Huperzine A, Honokiol, Puerarin

Huperzine A, honokiol and puerarin are natural compounds regulating the same targets including NF-κB, free radicals, and NMDAR. Huperzine A is an alkaloid isolated from Huperzia serrata, which is regarded as a selective acetylcholinesterase (AChE) inhibitor and a potential drug for treatment of Alzheimer's disease [162, 163]. Huperzine A was nontoxic in both human and animal safety tests [163]. A recent meta-analysis revealed that huperzine A improved the cognitive performance of patients with AD and vascular dementia (VD) [164]. In a focal cerebral ischemia model, huperzine A treatment at 0.1 mg/kg reduced brain infarct volume and improved the neurological functions. Pre-treatment of huperzine A preserved the activities of mitochondrial respiratory chain enzymes (complex I, complex II-III, and complex IV), inhibited ROS generation, attenuated mitochondrial dysfunction and mitochondrial swelling [165] and ameliorated brain inflammation in a focal cerebral ischemia animal model [166]. Huperzine A inhibited NF-κB expression and attenuated glial activation in ischemic brains [166]. In vitro oxygen and glucose deprivation (OGD) experiments showed that huperzine A reduced NF-κB translocation and activation, downregulated iNOS, COX-2, inhibited NO production, and prevented cell death [167]. Oral administration of huperzine A at 0.2 mg/kg for 9 days up-regulated neurotrophic factors like BDNF, NGF, and TGF-β1 and improved memory in a mouse model of focal cerebral ischemia [168]. Moreover, huperzine A could interact with the NMDA receptor and prevent glutamate-induced calcium influx and neurotoxicity in vitro [163, 169]. Huperzine A is also capable of penetrating BBB, which makes it more competitive in preventing t-PA-mediated HT [163]. Thus, huperzine A is also a good drug candidate as adjunct therapy with t-PA for ischemic stroke treatment.

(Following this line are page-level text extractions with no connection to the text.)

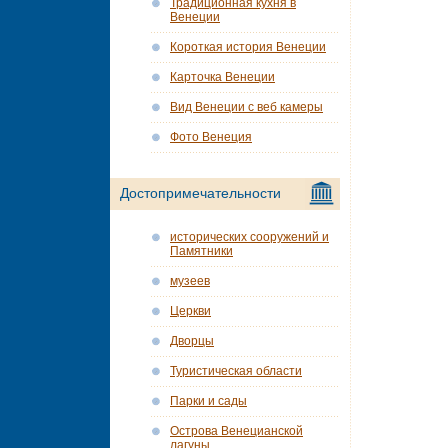
Традиционная кухня в
Венеции
Короткая история Венеции
Карточка Венеции
Вид Венеции с веб камеры
Фото Венеция
Достопримечательности
исторических сооружений и
Памятники
музеев
Церкви
Дворцы
Туристическая области
Парки и сады
Острова Венецианской
лагуны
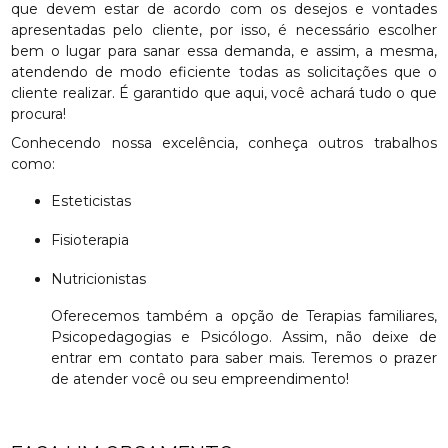
que devem estar de acordo com os desejos e vontades
apresentadas pelo cliente, por isso, é necessário escolher
bem o lugar para sanar essa demanda, e assim, a mesma,
atendendo de modo eficiente todas as solicitações que o
cliente realizar. É garantido que aqui, você achará tudo o que
procura!
Conhecendo nossa excelência, conheça outros trabalhos
como:
Esteticistas
Fisioterapia
Nutricionistas
Oferecemos também a opção de Terapias familiares,
Psicopedagogias e Psicólogo. Assim, não deixe de
entrar em contato para saber mais. Teremos o prazer
de atender você ou seu empreendimento!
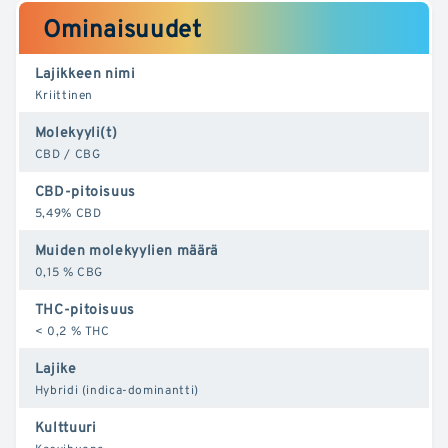
Ominaisuudet
Lajikkeen nimi
Kriittinen
Molekyyli(t)
CBD / CBG
CBD-pitoisuus
5,49% CBD
Muiden molekyylien määrä
0,15 % CBG
THC-pitoisuus
< 0,2 % THC
Lajike
Hybridi (indica-dominantti)
Kulttuuri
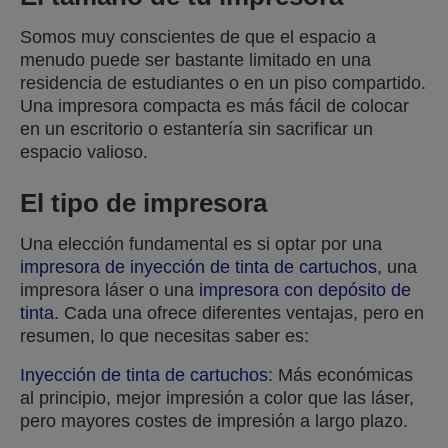
Somos muy conscientes de que el espacio a
menudo puede ser bastante limitado en una
residencia de estudiantes o en un piso compartido.
Una impresora compacta es más fácil de colocar
en un escritorio o estantería sin sacrificar un
espacio valioso.
El tipo de impresora
Una elección fundamental es si optar por una
impresora de inyección de tinta de cartuchos
, una
impresora láser o una
impresora con depósito de
tinta
. Cada una ofrece diferentes ventajas, pero en
resumen, lo que necesitas saber es:
Inyección de tinta de cartuchos
: Más económicas
al principio, mejor impresión a color que las láser,
pero mayores costes de impresión a largo plazo.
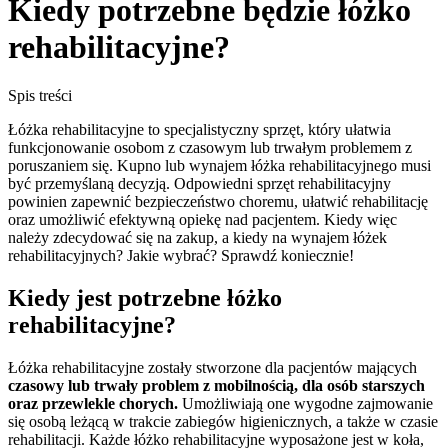
Kiedy potrzebne będzie łóżko
rehabilitacyjne?
Spis treści
Łóżka rehabilitacyjne to specjalistyczny sprzęt, który ułatwia
funkcjonowanie osobom z czasowym lub trwałym problemem z
poruszaniem się. Kupno lub wynajem łóżka rehabilitacyjnego musi
być przemyślaną decyzją. Odpowiedni sprzęt rehabilitacyjny
powinien zapewnić bezpieczeństwo choremu, ułatwić rehabilitację
oraz umożliwić efektywną opiekę nad pacjentem. Kiedy więc
należy zdecydować się na zakup, a kiedy na wynajem łóżek
rehabilitacyjnych? Jakie wybrać? Sprawdź koniecznie!
Kiedy jest potrzebne łóżko
rehabilitacyjne?
Łóżka rehabilitacyjne zostały stworzone dla pacjentów mających
czasowy lub trwały problem z mobilnością, dla osób starszych
oraz przewlekle chorych.
Umożliwiają one wygodne zajmowanie
się osobą leżącą w trakcie zabiegów higienicznych, a także w czasie
rehabilitacji. Każde łóżko rehabilitacyjne wyposażone jest w koła,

Honokiol is a natural compound derived from Magnolia grandiflora. Honokiol has pleiotropic effects, including chemotherapeutic, neuroprotective and anesthetic effects [170]. Honokiol treatment revealed to inhibit inflammation and reduce brain edema as well as the BBB leakage [171-173]. Honokiol blocked translocation and activation of NF-κB, down-regulated TNF-α expression and inhibited NO production in glial cells [171]. Honokiol interrupted the interaction of nNOS with postsynaptic density protein 95 (PSD95) [174]. In a mouse cerebral ischemia model, Honokiol was found to reduce ROS production through preserving Na+/K+-ATPase activity and maintaining the mitochondrial membrane potentials [172]. Moreover, honokiol attenuated neutrophil infiltration and reduced calcium overload [173], inhibited NMDA neurotoxicity [175]. Honokiol is also a BBB-permeable active compound [176, 177]. It is notable that honokiol is a potent inhibitor of arterial thrombosis [178] and has the value for thrombotic stroke. Given that the promising evidence has been obtained, honokiol could be considered as a good candidate for further study.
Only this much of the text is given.